--- START ---
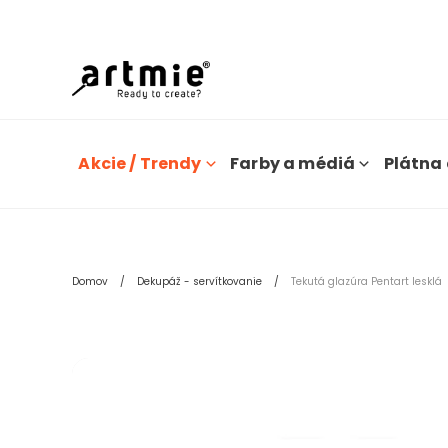
Dn
Akcie / Trendy
Farby a médiá
Plátna 
Domov
Dekupáž - servítkovanie
Tekutá glazúra Pentart lesklá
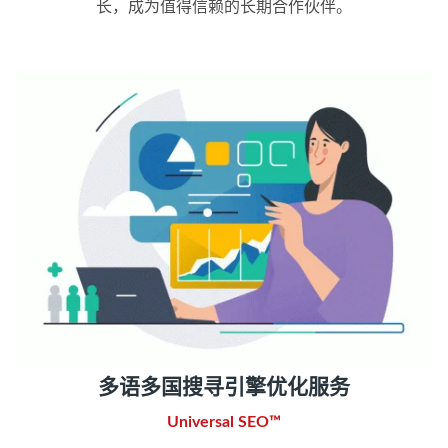
长，成为值得信赖的长期合作伙伴。
多语多国搜寻引擎优化服务
Universal SEO™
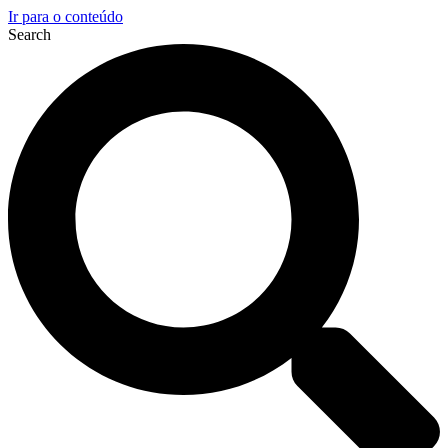
Ir para o conteúdo
Search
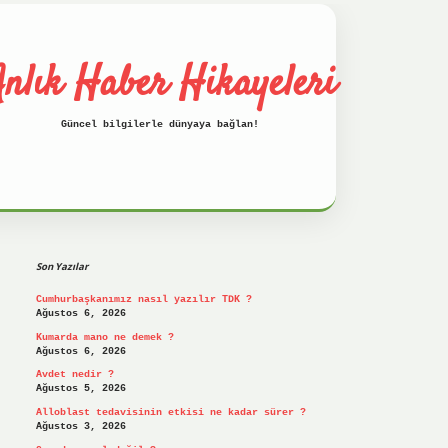
nlık Haber Hikayeleri
Güncel bilgilerle dünyaya bağlan!
Sidebar
betci
hiltonbet
ilbet giriş yap
ilbet.onl
Son Yazılar
Cumhurbaşkanımız nasıl yazılır TDK ?
Ağustos 6, 2026
Kumarda mano ne demek ?
Ağustos 6, 2026
Avdet nedir ?
Ağustos 5, 2026
Alloblast tedavisinin etkisi ne kadar sürer ?
Ağustos 3, 2026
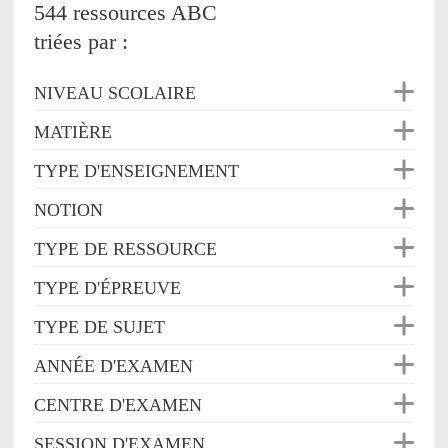
544 ressources ABC
triées par :
NIVEAU SCOLAIRE
MATIÈRE
TYPE D'ENSEIGNEMENT
NOTION
TYPE DE RESSOURCE
TYPE D'ÉPREUVE
TYPE DE SUJET
ANNÉE D'EXAMEN
CENTRE D'EXAMEN
SESSION D'EXAMEN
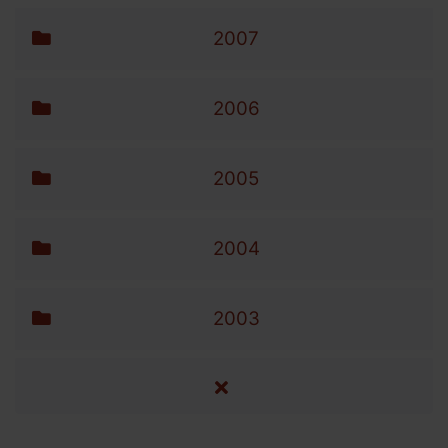
2007
2006
2005
2004
2003
alle Artikel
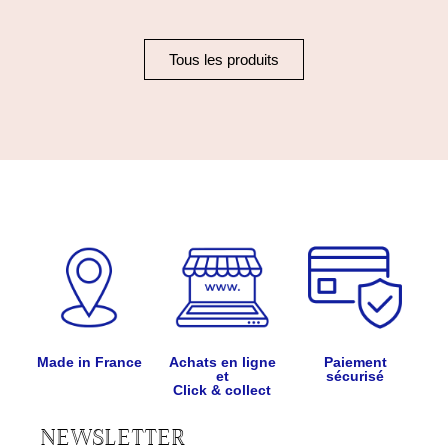
Tous les produits
Made in France
Achats en ligne
Paiement
et
sécurisé
Click & collect
NEWSLETTER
--- END ---
About this exercise:
A word-for-word repetition of the data above, without pictures, is the expected answer.

Answer:
Dn
Akcie / Trendy
Farby a médiá
Plátna 
Domov
Dekupáž - servítkovanie
Tekutá glazúra Pentart lesklá
长，成为值得信赖的长期合作伙伴。
多语多国搜寻引擎优化服务
Universal SEO™
Ir para o conteúdo
Search
nlık Haber Hikayeleri
Güncel bilgilerle dünyaya bağlan!
Sidebar
betci
hiltonbet
ilbet giriş yap
ilbet.onl
Son Yazılar
Cumhurbaşkanımız nasıl yazılır TDK ?
Ağustos 6, 2026
Kumarda mano ne demek ?
Ağustos 6, 2026
Avdet nedir ?
Ağustos 5, 2026
Alloblast tedavisinin etkisi ne kadar sürer ?
Ağustos 3, 2026
544 ressources ABC
triées par :
NIVEAU SCOLAIRE
MATIÈRE
TYPE D'ENSEIGNEMENT
NOTION
TYPE DE RESSOURCE
TYPE D'ÉPREUVE
TYPE DE SUJET
ANNÉE D'EXAMEN
CENTRE D'EXAMEN
SESSION D'EXAMEN
2007
2006
2005
2004
2003
alle Artikel
Tous les produits
Made in France
Achats en ligne
Paiement
et
sécurisé
Click & collect
NEWSLETTER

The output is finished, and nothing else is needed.